* _What the exercise asks_: Each entry below needs to be transcribed verbatim; the images should not appear.

[Transcribed page contents]
————

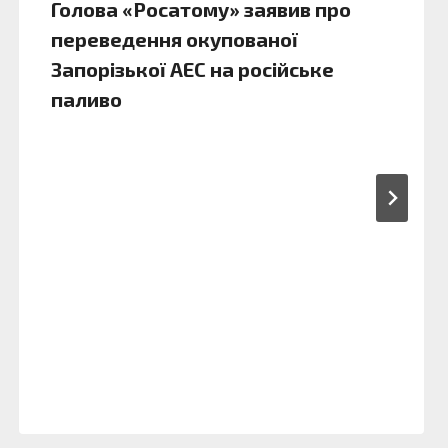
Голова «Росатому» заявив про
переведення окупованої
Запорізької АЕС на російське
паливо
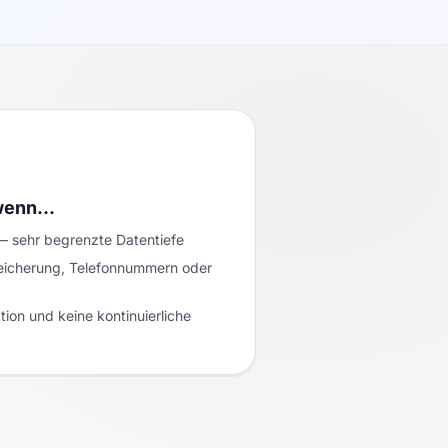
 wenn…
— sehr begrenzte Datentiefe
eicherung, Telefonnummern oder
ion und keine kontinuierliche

————

* _Response for this exercise_:
Голова «Росатому» заявив про
переведення окупованої
Запорізької АЕС на російське
паливо
 wenn…
— sehr begrenzte Datentiefe
eicherung, Telefonnummern oder
ion und keine kontinuierliche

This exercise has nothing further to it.